1. I have business debt. Do I need to file bankruptcy?
I am a sole-proprietorship. If you are a sole proprietor, you are the business. This means that the business assets are your assets, and the business debts are your debts. If you file personal bankruptcy (under Chapters 7, 13 or an individual Chapter 11 case) your business debt will be wiped out and your business creditors can’t collect from you.
I am an LLC or corporation. If you own a separate legal entity, then filing personal bankruptcy won’t wipe out your business debts. To take care of business debts, you can do a few things:
- – Negotiate with the lender to settle the debt;
- – Close your business and turn over any leftover assets to your creditors; or
- – File a business bankruptcy to reorganize your debt.
2. How do I close my business without filing a business bankruptcy?
You can close a business by filing a “dissolution” with the Minnesota Secretary of State’s office. Dissolution gives notice to your creditors that you are closing up shop, and gives creditors a chance to try to collect assets before the business is wrapped up. You may be able to dissolve a business on your own, but you’ll probably want to consult an attorney first, to see if there will be any issues to watch out for.
3. Do I need to file business bankruptcy?
Generally not. If your business has lots of real estate, secured debts, or large assets, you may want to look into business bankruptcy to reorganize your debt. But most people don’t need business bankruptcy. If you have a business that’s insolvent, the dissolution process described above should be enough.
4. Are my business debts wiped out in my personal bankruptcy?
If you close a business and you have personally guaranteed the debts, the business creditors may try to collect from you after the business is closed.

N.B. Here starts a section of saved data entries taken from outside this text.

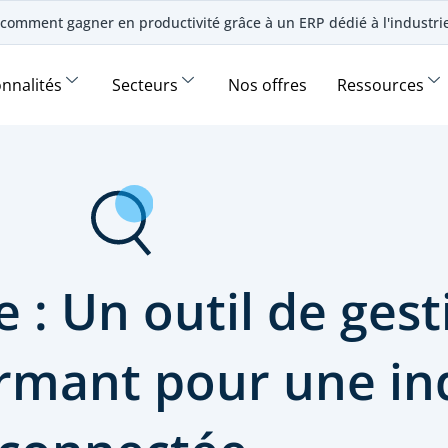
comment gagner en productivité grâce à un ERP dédié à l'industr
onnalités
Secteurs
Nos offres
Ressources
e : Un outil de ges
rmant pour une in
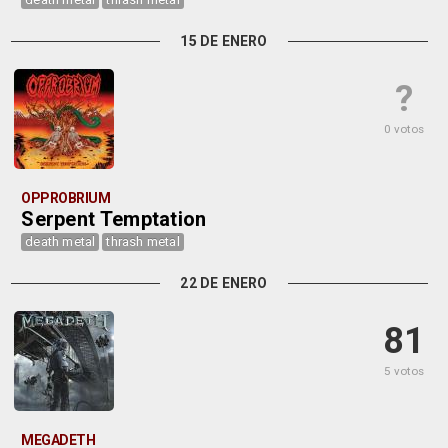
15 DE ENERO
?
0 votos
OPPROBRIUM
Serpent Temptation
death metal
thrash metal
22 DE ENERO
81
5 votos
MEGADETH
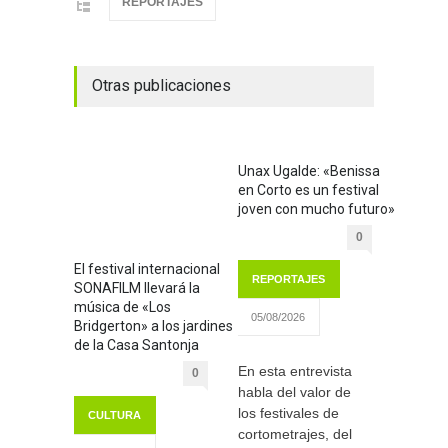
REPORTAJES
Otras publicaciones
Unax Ugalde: «Benissa
en Corto es un festival
joven con mucho futuro»
0
El festival internacional
REPORTAJES
SONAFILM llevará la
música de «Los
05/08/2026
Bridgerton» a los jardines
de la Casa Santonja
En esta entrevista
0
habla del valor de
los festivales de
CULTURA
cortometrajes, del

Your personal liability on your business debts is erased. This means that if you default on your business debt, your creditor cannot come after you personally for that debt. On the other hand, this doesn’t prevent the creditor from collecting the business’s assets.
One other important point—if you have business debts, and a business bank account with the same creditor, your creditor probably has the right to take money directly out of your business account if you don’t pay the business debt, even after a personal bankruptcy. If you are keeping your money with a bank that is a creditor, the smart play is to move it as soon as you can.